Exhausted, the women pass together through a chlorinated shower to the undressing area, the most dangerous part of the process where they must peel off their suits without touching the outside.
Despite the exhaustion, they proceed meticulously, not letting their concentration drop.
Liz looks up, while Margie closes her eyes. Each item is methodically removed under the orders of a "dresser" who directs the procedure.
No handshakes, no kisses
It takes 15 to 20 minutes for the nurses to remove everything, revealing blouses drenched in sweat.
"Without the dresser, even after three weeks we would end up missing a step," says Margie.
"We do two to three rounds per day, of one hour at most. Always in a pair and with a watch on the sleeve to check the time. We have to move slowly.

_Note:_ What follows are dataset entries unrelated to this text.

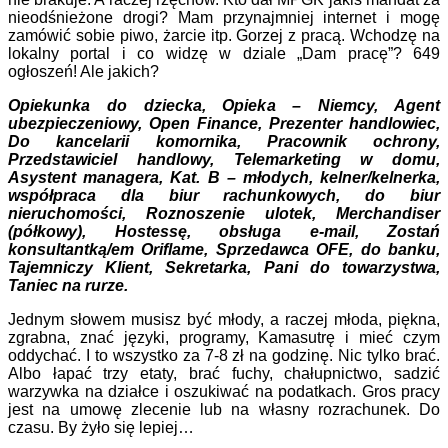
nieodśnieżone drogi? Mam przynajmniej internet i mogę
zamówić sobie piwo, żarcie itp. Gorzej z pracą. Wchodzę na
lokalny portal i co widzę w dziale „Dam pracę”? 649
ogłoszeń! Ale jakich?
Opiekunka do dziecka, Opieka – Niemcy, Agent
ubezpieczeniowy, Open Finance, Prezenter handlowiec,
Do kancelarii komornika, Pracownik ochrony,
Przedstawiciel handlowy, Telemarketing w domu,
Asystent managera, Kat. B – młodych, kelner/kelnerka,
współpraca dla biur rachunkowych, do biur
nieruchomości, Roznoszenie ulotek, Merchandiser
(półkowy), Hostessę, obsługa e-mail, Zostań
konsultantką/em Oriflame, Sprzedawca OFE, do banku,
Tajemniczy Klient, Sekretarka, Pani do towarzystwa,
Taniec na rurze.
Jednym słowem musisz być młody, a raczej młoda, piękna,
zgrabna, znać języki, programy, Kamasutrę i mieć czym
oddychać. I to wszystko za 7-8 zł na godzinę. Nic tylko brać.
Albo łapać trzy etaty, brać fuchy, chałupnictwo, sadzić
warzywka na działce i oszukiwać na podatkach. Gros pracy
jest na umowę zlecenie lub na własny rozrachunek. Do
czasu. By żyło się lepiej…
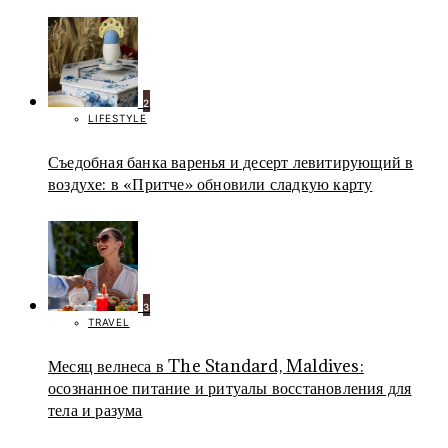
2
LIFESTYLE
Съедобная банка варенья и десерт левитирующий в
воздухе: в «Притче» обновили сладкую карту
3
TRAVEL
Месяц велнеса в The Standard, Maldives:
осознанное питание и ритуалы восстановления для
тела и разума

"Sweat forms a cloud on the mask, it runs down the inside... It's difficult to put in a drip, especially with gloves on. We know we have no room for error."
The heat and the intense concentration take their toll on the mind as well as the body, she says, describing the work as "emotionally exhausting".
Patients can die suddenly, the latest example an 18-month-old baby a day earlier who had arrived two weeks ago with its mother, who has also died.
The infant seemed to be doing well. But that's Ebola, says Margie.
"You are talking to someone who seems good and an hour later, he's dead," she tells AFP, voice faltering.
"The children... they die alone, suddenly, no one at their side. The others are afraid of them so they don't come near."
And when the young patients do get to see the nurse, she is hidden behind her mask.
"But they do not seem disturbed by our appearance, they accept it," Margie says.
For centre manager Ranveig Tveitnes, there is no let-up. Even in the evenings, the team get together to talk about the day's cases.
"The strange thing about this situation is that here, your safety comes first, then public health and only then the patient. It is difficult for caregivers," he says.
Healthcare workers are on assignment for four to five weeks -- a month or more with no physical contact, no handshakes, no kisses, no helping hands.
Recently a British medic who had become a friend of Gardemann left the centre.
"We both put on protective suits to be able to give each other a big hug," he says.